«Это сахар!..» – мелькнуло в голове Кончаева, он сделал судорожное усилие, чтобы удержаться на бегу, и, не испытывая ничего, кроме острого напряжения мозга, сообразил свое положение, повернул назад, перескочил через забор и побежал по каким-то рельсам, оставляя за собою грохот выстрелов, треск огня и крики людей.
Вокруг было темно, и отсюда он видел отдаленные вспышки молнии на черном горизонте моря и понял, что это стреляют с броненосца.
«Поздно… – с болезненным сожалением о том, что дело проиграно, подумал он. – Э-эх!..»
В конце пути уже виднелась освещенная платформа вокзала, вся запруженная черной толпой, и слышались крики:
– Дружинники, в поезд!.. Товарищи, сюда!..
Кончаев добежал до паровоза и, видя, что он уже медленно поворачивает колеса, как кошка, не соображая зачем, влез прямо на него.
«Теперь пока все равно!.. – думал он. – А там посмотрим!..»
Он еле дышал и, дрожа всем ослабевшим телом, опустился куда попало, вдруг почувствовав полное бессилие, слабость и равнодушие ко всему на свете.
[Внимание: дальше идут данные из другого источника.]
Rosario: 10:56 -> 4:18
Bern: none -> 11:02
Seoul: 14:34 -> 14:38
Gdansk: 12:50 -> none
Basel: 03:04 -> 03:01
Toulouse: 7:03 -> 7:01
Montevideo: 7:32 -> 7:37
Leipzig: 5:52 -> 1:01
Какие-то два человека смотрели на него и что-то говорили, но он не мог их расслышать.
Поезд пошел.
Еще в сумерки, хотя никто ничего достоверно не знал, в фабричном районе стало известно, что все пропало. Рассеянные толпы испуганных людей бежали откуда-то со стороны порта, «оттуда», и на них глядели с ужасом, а они сеяли по всем кварталам, по узким грязным улицам, в деревянных беззащитных домишках смятение и ужас.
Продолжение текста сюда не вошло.